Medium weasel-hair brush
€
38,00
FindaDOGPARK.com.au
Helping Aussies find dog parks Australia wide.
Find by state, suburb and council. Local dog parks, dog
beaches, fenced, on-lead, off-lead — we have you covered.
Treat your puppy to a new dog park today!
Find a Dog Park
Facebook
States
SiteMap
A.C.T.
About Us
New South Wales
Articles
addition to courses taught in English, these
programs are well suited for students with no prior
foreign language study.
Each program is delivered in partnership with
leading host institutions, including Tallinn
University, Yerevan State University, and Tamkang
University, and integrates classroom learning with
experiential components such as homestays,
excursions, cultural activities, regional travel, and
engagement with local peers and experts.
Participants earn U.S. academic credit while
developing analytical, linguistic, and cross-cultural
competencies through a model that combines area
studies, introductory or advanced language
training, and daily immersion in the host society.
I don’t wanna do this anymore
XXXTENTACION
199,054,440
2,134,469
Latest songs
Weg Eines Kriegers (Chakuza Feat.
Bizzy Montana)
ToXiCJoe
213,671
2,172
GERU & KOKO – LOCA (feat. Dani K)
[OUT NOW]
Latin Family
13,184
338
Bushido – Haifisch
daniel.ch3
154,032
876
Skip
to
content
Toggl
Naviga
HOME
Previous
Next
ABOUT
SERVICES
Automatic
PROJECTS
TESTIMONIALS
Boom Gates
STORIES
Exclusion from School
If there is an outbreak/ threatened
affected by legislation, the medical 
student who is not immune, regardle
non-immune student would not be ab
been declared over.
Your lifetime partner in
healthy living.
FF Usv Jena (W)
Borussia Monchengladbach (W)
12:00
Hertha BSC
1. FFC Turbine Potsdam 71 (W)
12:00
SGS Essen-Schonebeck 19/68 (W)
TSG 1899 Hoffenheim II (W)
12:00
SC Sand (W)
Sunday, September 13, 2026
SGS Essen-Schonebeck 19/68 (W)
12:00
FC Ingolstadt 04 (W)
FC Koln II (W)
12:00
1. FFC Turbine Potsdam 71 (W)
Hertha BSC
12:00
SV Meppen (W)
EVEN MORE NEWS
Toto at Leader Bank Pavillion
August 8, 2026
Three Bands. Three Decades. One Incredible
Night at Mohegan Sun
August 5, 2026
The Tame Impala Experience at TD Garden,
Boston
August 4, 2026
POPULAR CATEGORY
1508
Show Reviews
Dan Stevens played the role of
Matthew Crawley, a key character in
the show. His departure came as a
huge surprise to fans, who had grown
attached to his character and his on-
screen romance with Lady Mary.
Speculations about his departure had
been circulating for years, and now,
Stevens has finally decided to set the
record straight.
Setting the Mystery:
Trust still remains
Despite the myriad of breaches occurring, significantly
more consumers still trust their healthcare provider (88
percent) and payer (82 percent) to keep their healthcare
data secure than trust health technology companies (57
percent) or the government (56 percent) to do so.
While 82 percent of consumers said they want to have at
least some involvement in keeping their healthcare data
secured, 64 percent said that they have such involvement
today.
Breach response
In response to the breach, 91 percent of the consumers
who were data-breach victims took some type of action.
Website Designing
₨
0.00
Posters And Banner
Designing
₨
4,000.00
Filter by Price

Directions: Quote each line of the listing above exactly.

The answer:
Medium weasel-hair brush
€
38,00
FindaDOGPARK.com.au
Helping Aussies find dog parks Australia wide.
Find by state, suburb and council. Local dog parks, dog
beaches, fenced, on-lead, off-lead — we have you covered.
Treat your puppy to a new dog park today!
Find a Dog Park
Facebook
States
SiteMap
A.C.T.
About Us
New South Wales
Articles
addition to courses taught in English, these
programs are well suited for students with no prior
foreign language study.
Each program is delivered in partnership with
leading host institutions, including Tallinn
University, Yerevan State University, and Tamkang
University, and integrates classroom learning with
experiential components such as homestays,
excursions, cultural activities, regional travel, and
engagement with local peers and experts.
Participants earn U.S. academic credit while
developing analytical, linguistic, and cross-cultural
competencies through a model that combines area
studies, introductory or advanced language
training, and daily immersion in the host society.
I don’t wanna do this anymore
XXXTENTACION
199,054,440
2,134,469
Latest songs
Weg Eines Kriegers (Chakuza Feat.
Bizzy Montana)
ToXiCJoe
213,671
2,172
GERU & KOKO – LOCA (feat. Dani K)
[OUT NOW]
Latin Family
13,184
338
Bushido – Haifisch
daniel.ch3
154,032
876
Skip
to
content
Toggl
Naviga
HOME
Previous
Next
ABOUT
SERVICES
Automatic
PROJECTS
TESTIMONIALS
Boom Gates
STORIES
Exclusion from School
If there is an outbreak/ threatened
affected by legislation, the medical 
student who is not immune, regardle
non-immune student would not be ab
been declared over.
Your lifetime partner in
healthy living.
FF Usv Jena (W)
Borussia Monchengladbach (W)
12:00
Hertha BSC
1. FFC Turbine Potsdam 71 (W)
12:00
SGS Essen-Schonebeck 19/68 (W)
TSG 1899 Hoffenheim II (W)
12:00
SC Sand (W)
Sunday, September 13, 2026
SGS Essen-Schonebeck 19/68 (W)
12:00
FC Ingolstadt 04 (W)
FC Koln II (W)
12:00
1. FFC Turbine Potsdam 71 (W)
Hertha BSC
12:00
SV Meppen (W)
EVEN MORE NEWS
Toto at Leader Bank Pavillion
August 8, 2026
Three Bands. Three Decades. One Incredible
Night at Mohegan Sun
August 5, 2026
The Tame Impala Experience at TD Garden,
Boston
August 4, 2026
POPULAR CATEGORY
1508
Show Reviews
Dan Stevens played the role of
Matthew Crawley, a key character in
the show. His departure came as a
huge surprise to fans, who had grown
attached to his character and his on-
screen romance with Lady Mary.
Speculations about his departure had
been circulating for years, and now,
Stevens has finally decided to set the
record straight.
Setting the Mystery:
Trust still remains
Despite the myriad of breaches occurring, significantly
more consumers still trust their healthcare provider (88
percent) and payer (82 percent) to keep their healthcare
data secure than trust health technology companies (57
percent) or the government (56 percent) to do so.
While 82 percent of consumers said they want to have at
least some involvement in keeping their healthcare data
secured, 64 percent said that they have such involvement
today.
Breach response
In response to the breach, 91 percent of the consumers
who were data-breach victims took some type of action.
Website Designing
₨
0.00
Posters And Banner
Designing
₨
4,000.00
Filter by Price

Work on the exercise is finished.